** DATA SECTION **

=== Begin Enclosure ===

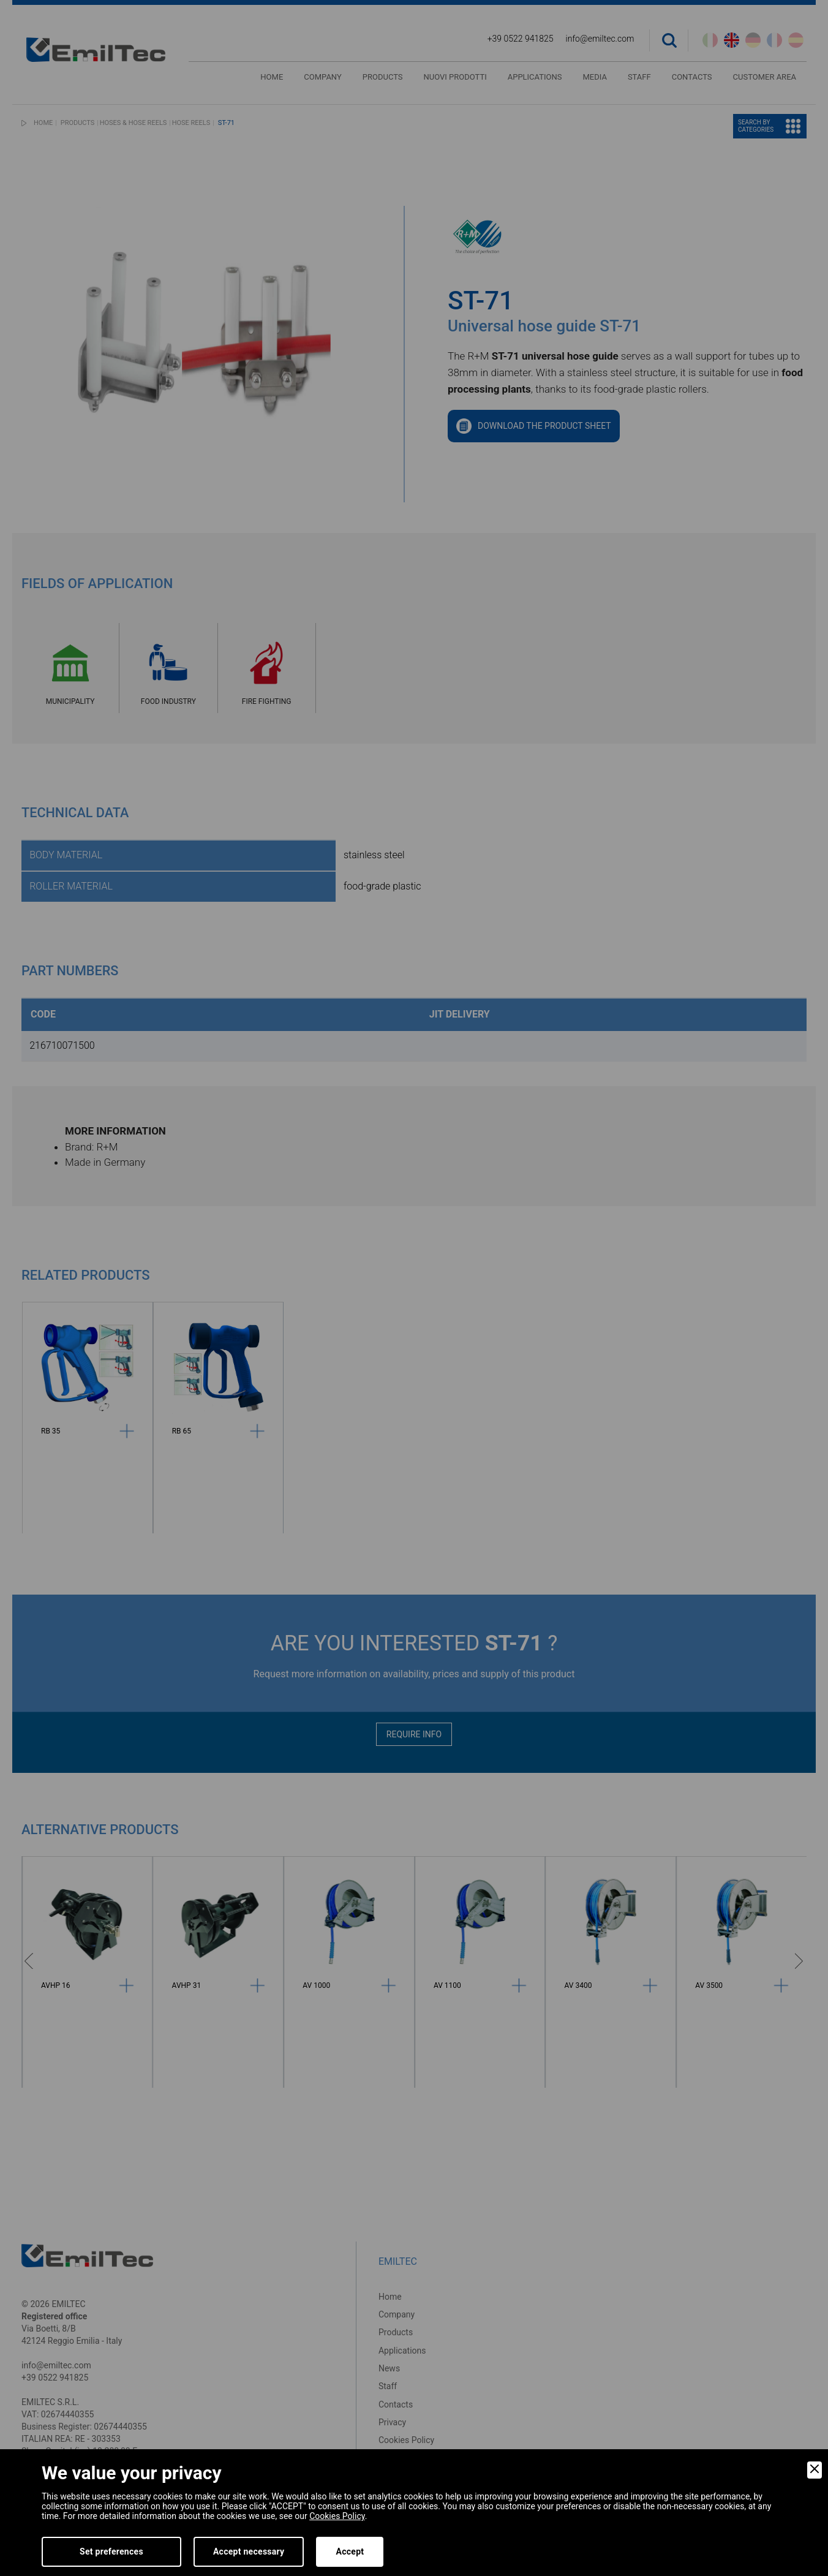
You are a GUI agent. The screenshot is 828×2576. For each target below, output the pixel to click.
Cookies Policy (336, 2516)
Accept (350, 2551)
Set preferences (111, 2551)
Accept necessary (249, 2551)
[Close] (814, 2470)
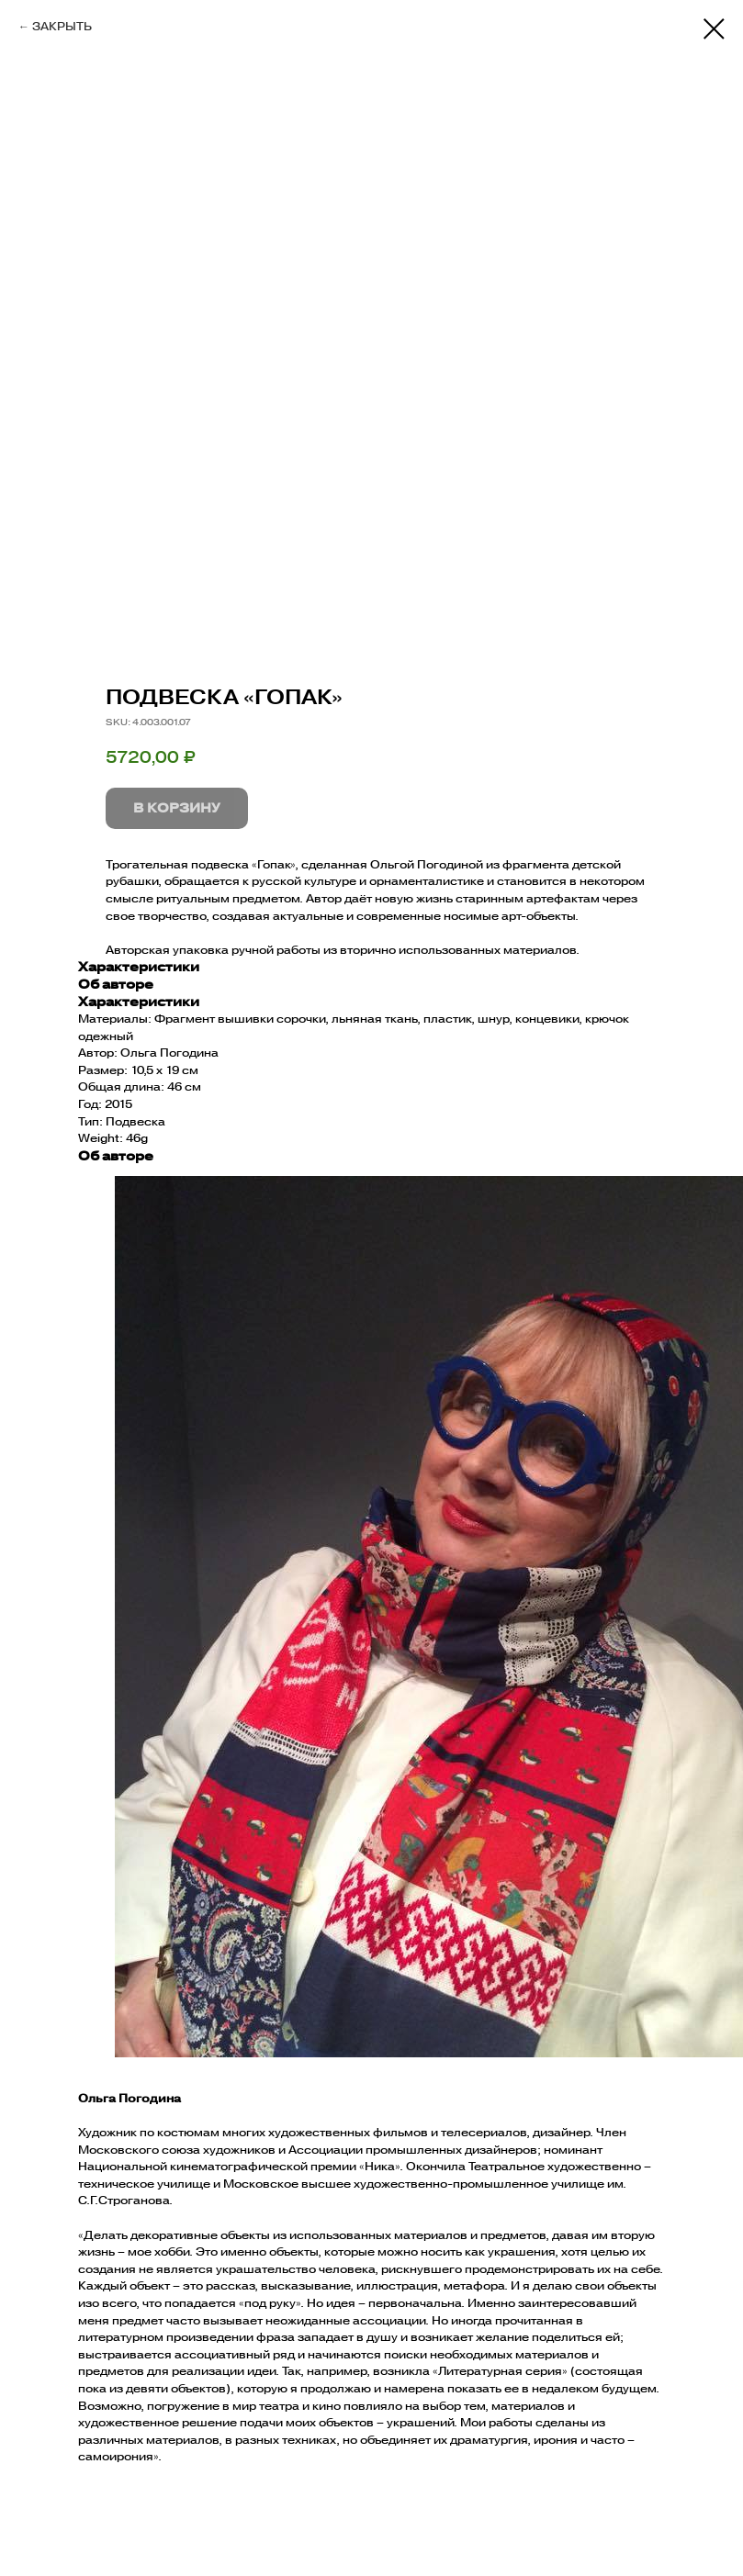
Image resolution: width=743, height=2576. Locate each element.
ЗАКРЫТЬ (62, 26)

=== End Enclosure ===
=== Begin Enclosure ===

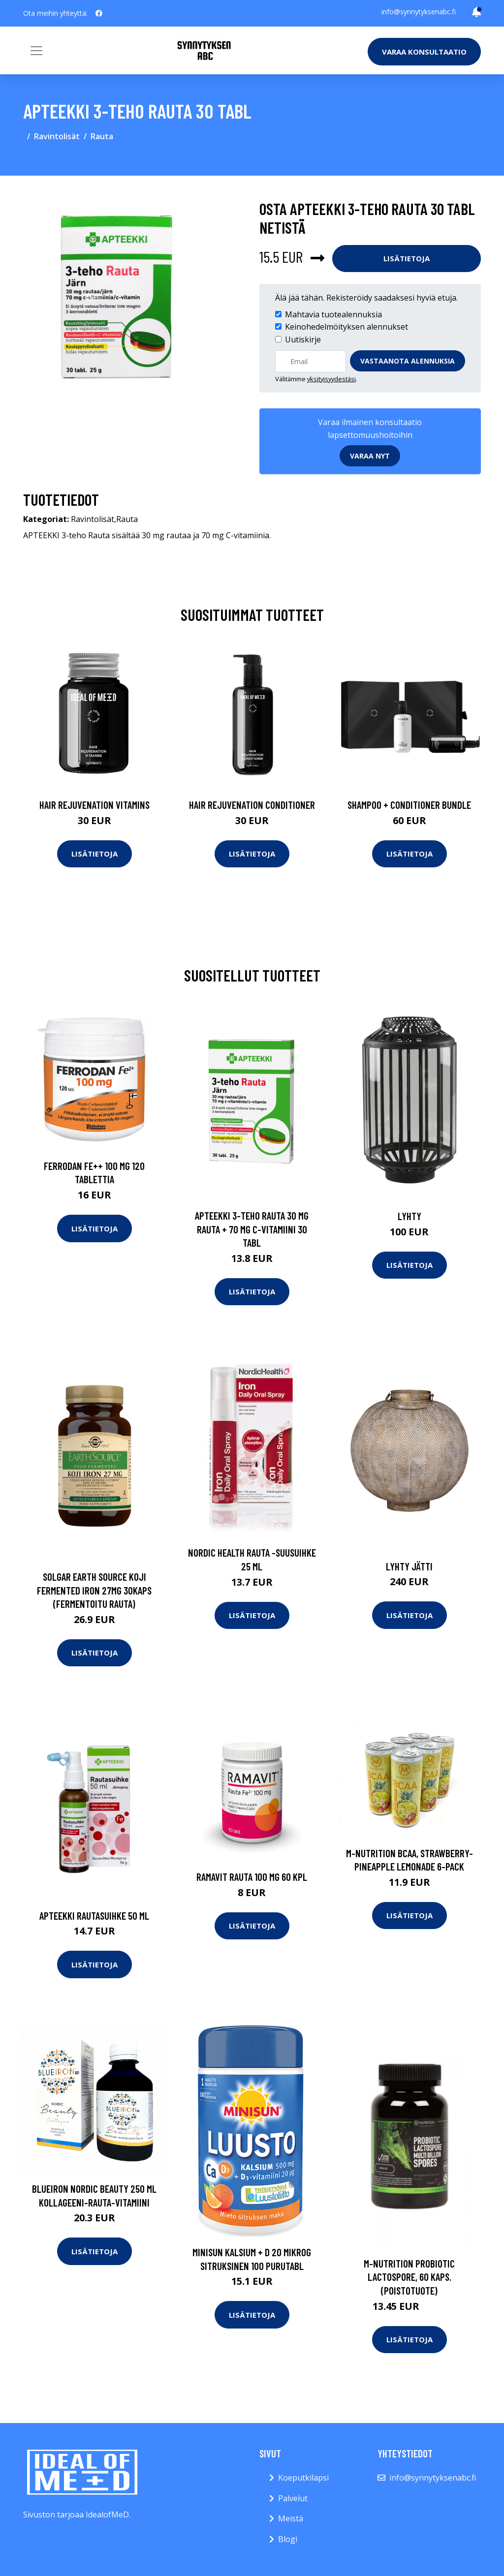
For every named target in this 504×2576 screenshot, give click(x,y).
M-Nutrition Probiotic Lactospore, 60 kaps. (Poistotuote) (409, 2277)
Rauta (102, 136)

=== End Enclosure ===

** REQUIREMENT **
Among the lines above, find those with the string "each" and copy them.

** RESULT BELOW **
You are a GUI agent. The screenshot is 828×2576. For each target below, output the pixel to click.
Image resolution: width=743, height=2576. Locate each element.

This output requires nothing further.